Une démarche qui suscite parfois des résistances. Il suffit de constater les réactions et commentaires qu’ont provoqués les discussions autour du passé colonial du Luxembourg (woxx 1797), auquel le MNHA avait consacré une exposition en 2022. Ce n’est que cette même année par ailleurs que l’histoire du premier citoyen noir du pays, Jacques Leurs, né en 1910 d’un père luxembourgeois et d’une mère congolaise, fut retracée, dans le documentaire de Fränz Hausemer, « Schwaarze Mann, un Noir parmi nous ». « Le passé peut parfois être difficile à accepter. Mais qu’on le veuille ou non, c’est l’histoire. La mettre sous le tapis n’est jamais une solution », commente Madeleine Yougye.
Des préjugés bien enracinés
« Le Black History Month vise à sensibiliser le public à l’expérience des Noirs, en mettant en évidence les défis qu’ils ont surmontés et ceux auxquels ils font encore face », ajoute la présidente de One people. Ce mois de l’Histoire des personnes noires sera en effet également l’occasion de réfléchir à l’avenir et aux difficultés actuelles rencontrées par les minorités ethno-raciales, comme l’inclusion sur le marché du travail mais aussi les discriminations et les inégalités pour accéder au logement, d’autant plus prégnantes avec la crise que traverse le pays dans ce domaine. « Ces discriminations peuvent se manifester par des refus systématiques de location, des exigences plus strictes ou des conditions de logement inéquitables, ou encore des scorings bancaires (calcul de risque) discriminants, proposant des taux plus élevés et restreignant l’accès au prêt », indique Madeleine Yougye, dont l’association participera au Salon de l’habitat, qui se tiendra à Luxexpo du 10 au 13 octobre dans le cadre de la Semaine nationale du logement.

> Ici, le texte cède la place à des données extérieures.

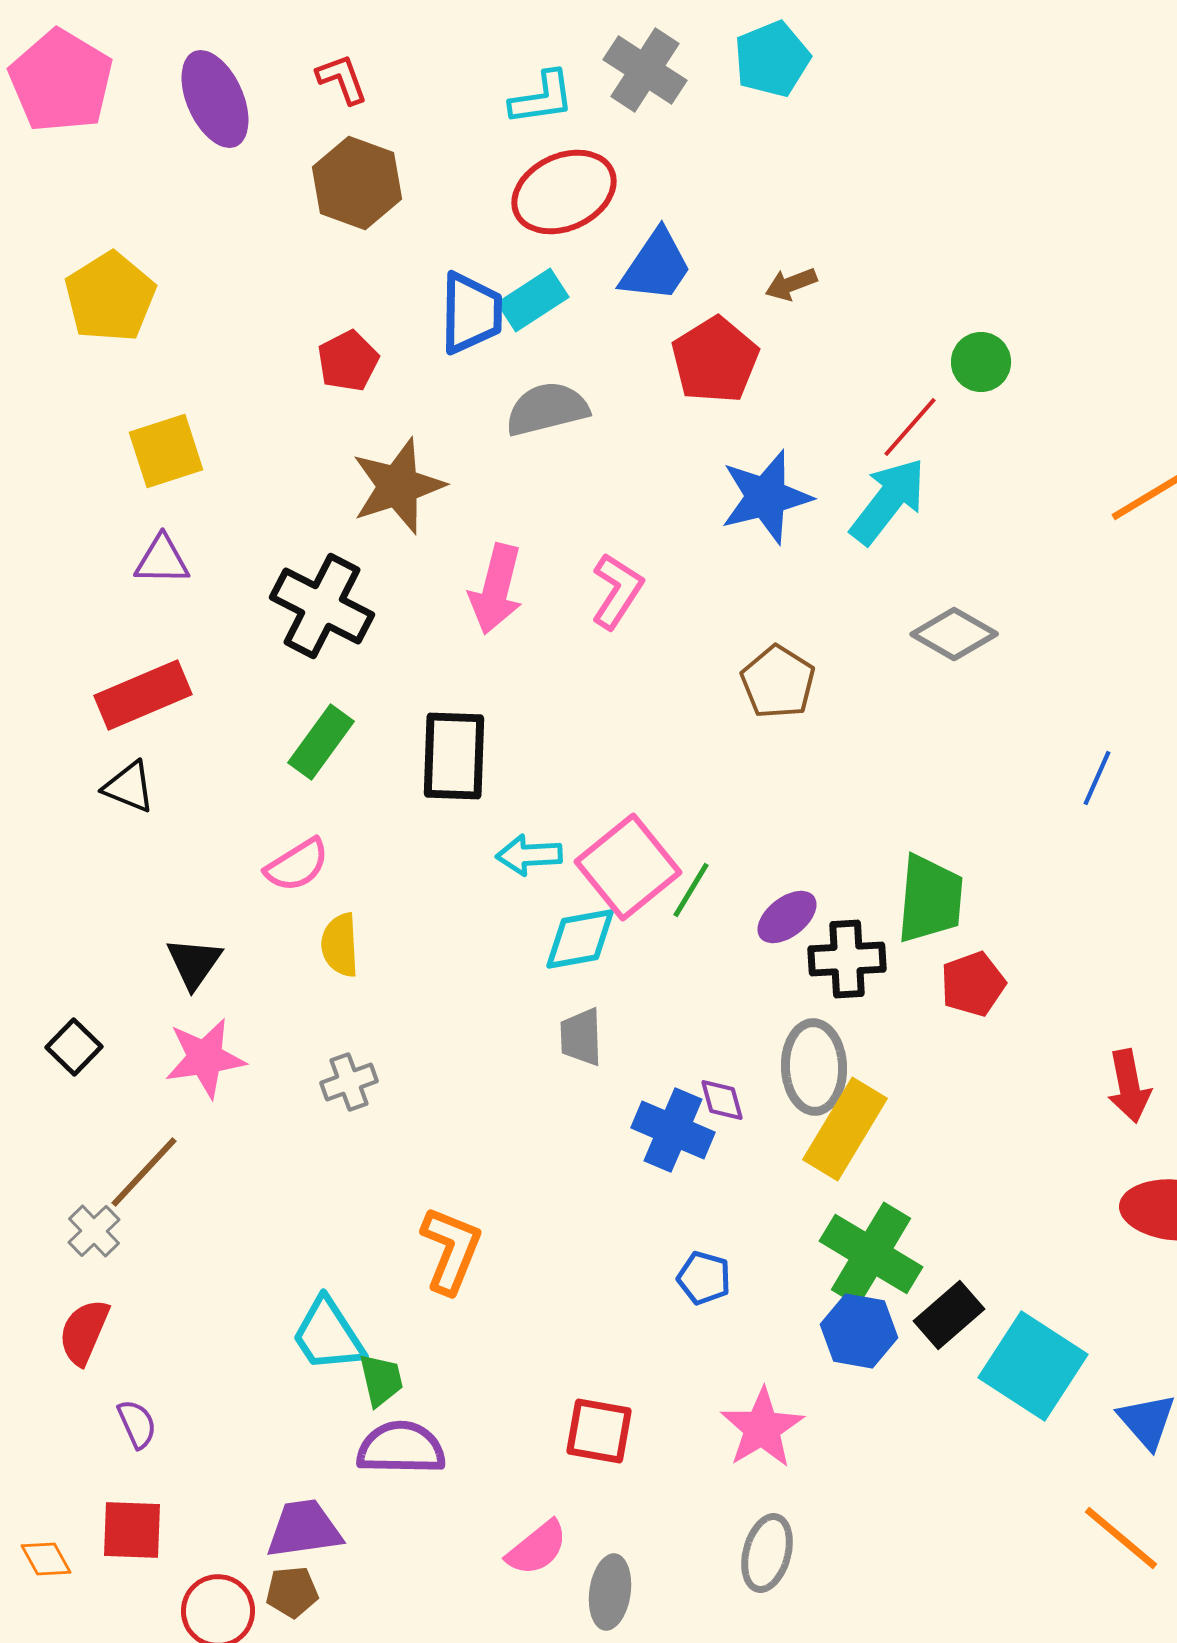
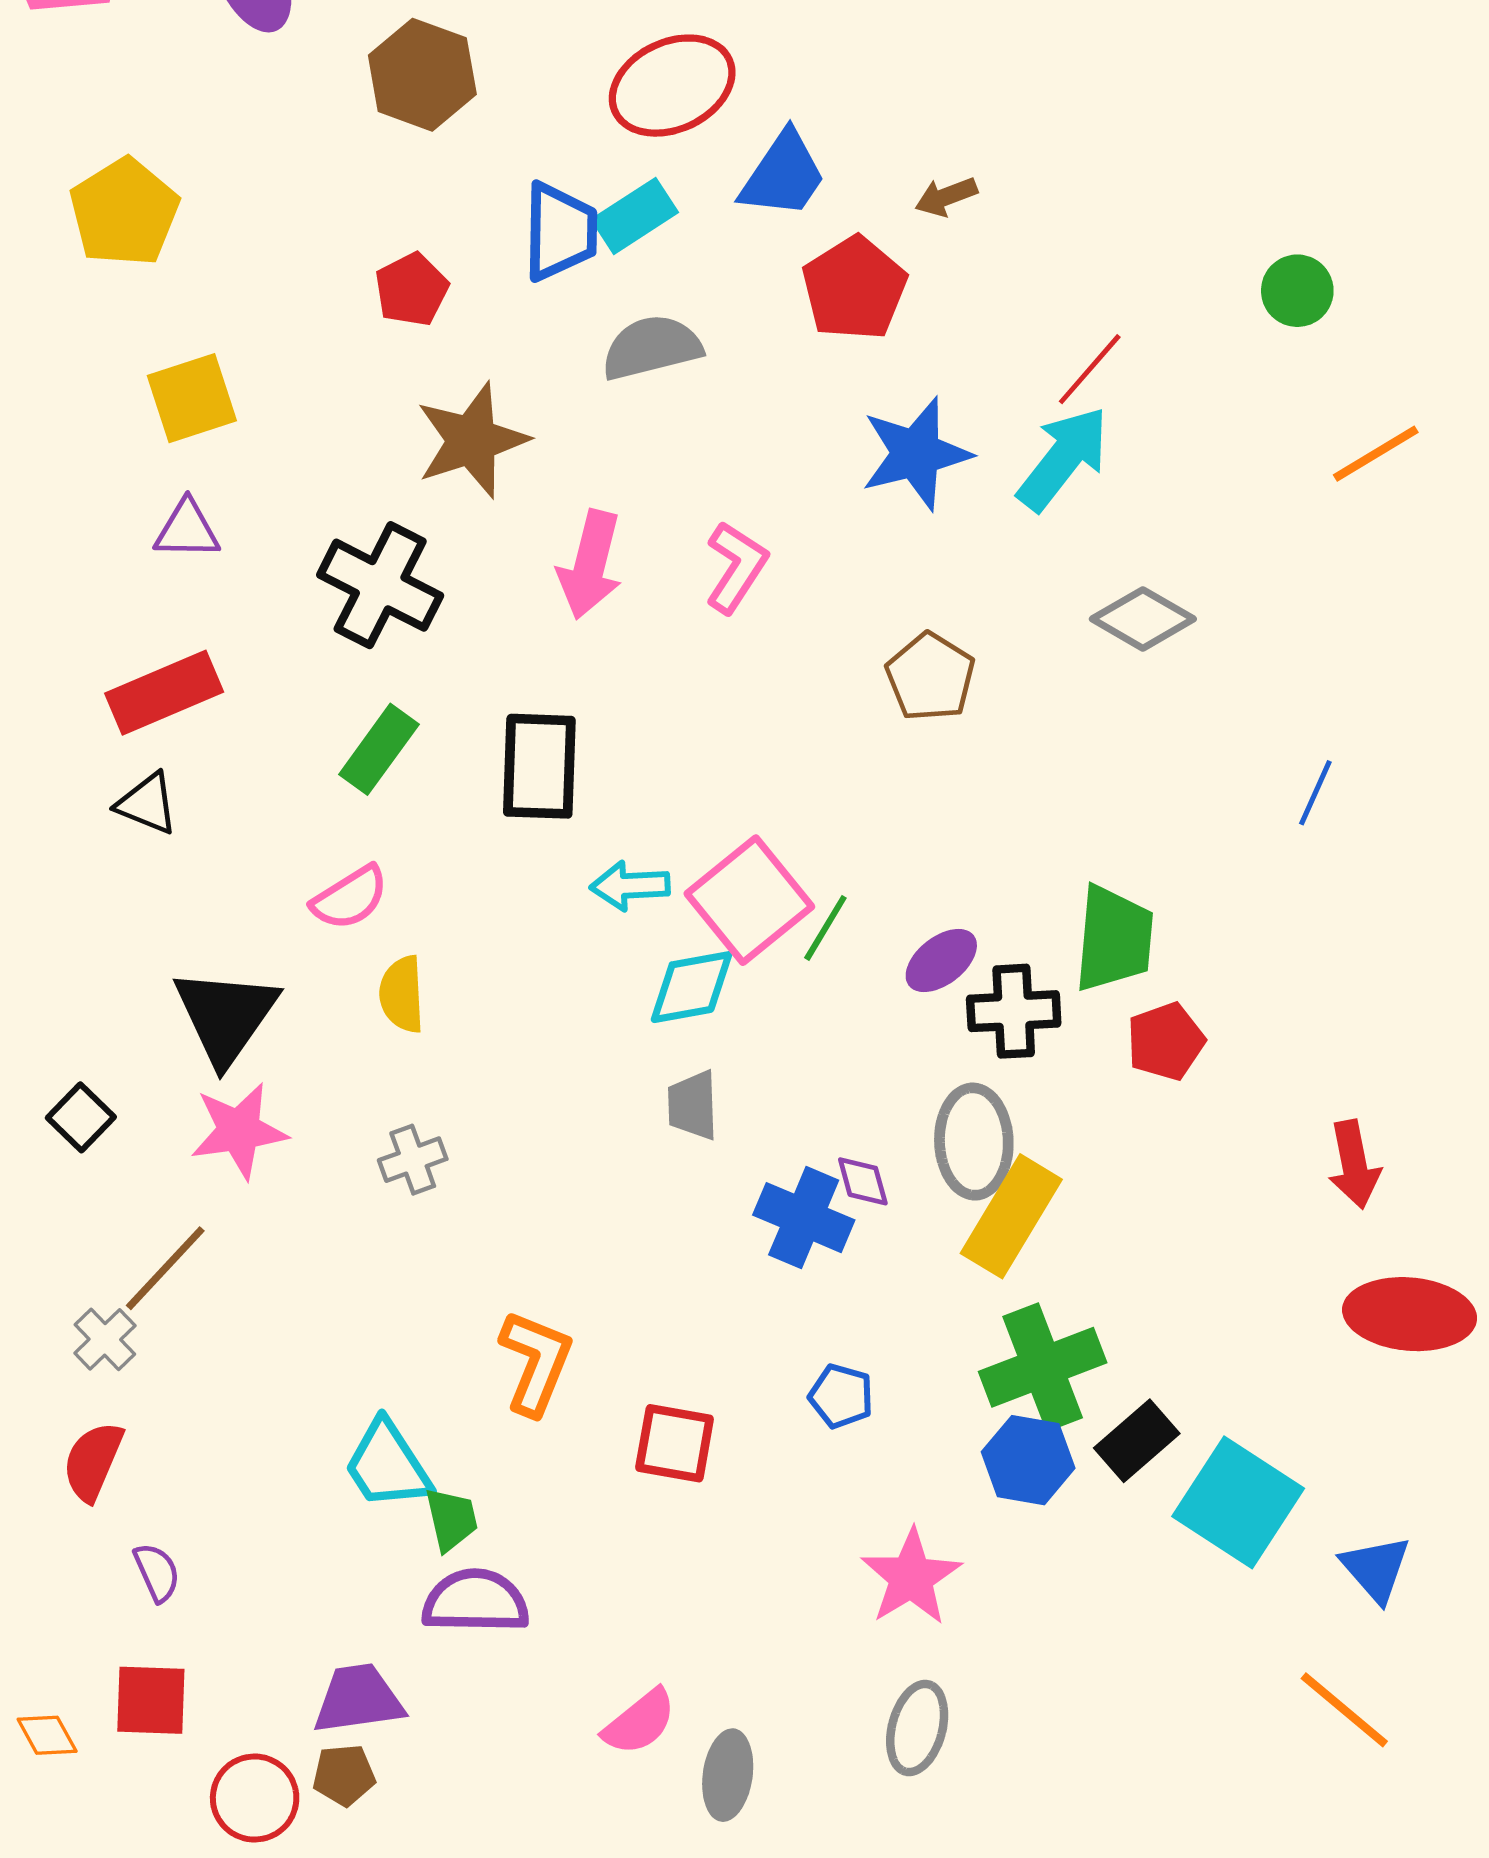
green circle: (981, 362) -> (1297, 291), moved
black triangle: (194, 963) -> (226, 1016), size x1.6
green cross: (871, 1254) -> (1043, 1367), turned 38
red square: (599, 1431) -> (675, 1443), moved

Plusieurs études ont fait état du racisme latent et des discriminations au grand-duché. Dans le dernier rapport d’activités disponible, le Centre pour l’égalité de traitement indique que 20 pour cent des dossiers traités en 2022 concernaient des discriminations liées à une race ou une ethnie. Sachant que « dans la plupart des cas, les discriminations restent non déclarées » : seules neuf pour cent des victimes rapporteraient un incident. D’autres ne sont même pas conscientes d’avoir été victimes de racisme.
Si le racisme idéologique est assez peu marqué au Luxembourg (il concerne moins de cinq pour cent de la population), « les stéréotypes, clichés et préjugés inconscients ancrés dans la société sont très présents », montre l’étude « Le racisme et les discriminations ethno-raciales au Luxembourg » (woxx 1761).
Des biais cognitifs que les interactions et une meilleure connaissance de l’autre et de sa culture peuvent effacer. D’où l’intérêt d’événements comme le BHM, dont devraient s’emparer les écoles, un peu à l’instar de ce qui se fait aux États-Unis, suggère Madeleine Yougye. « On a la chance de vivre au Luxembourg, qui compte 170 nationalités. Il y a donc cette dynamique de mixité. Et le Black History Month est l’occasion de partager cette histoire avec les autres, il ne s’agit pas d’un entre-soi. On n’a pas le même regard sur les autres si on ne comprend pas et on ne connaît pas leur histoire. »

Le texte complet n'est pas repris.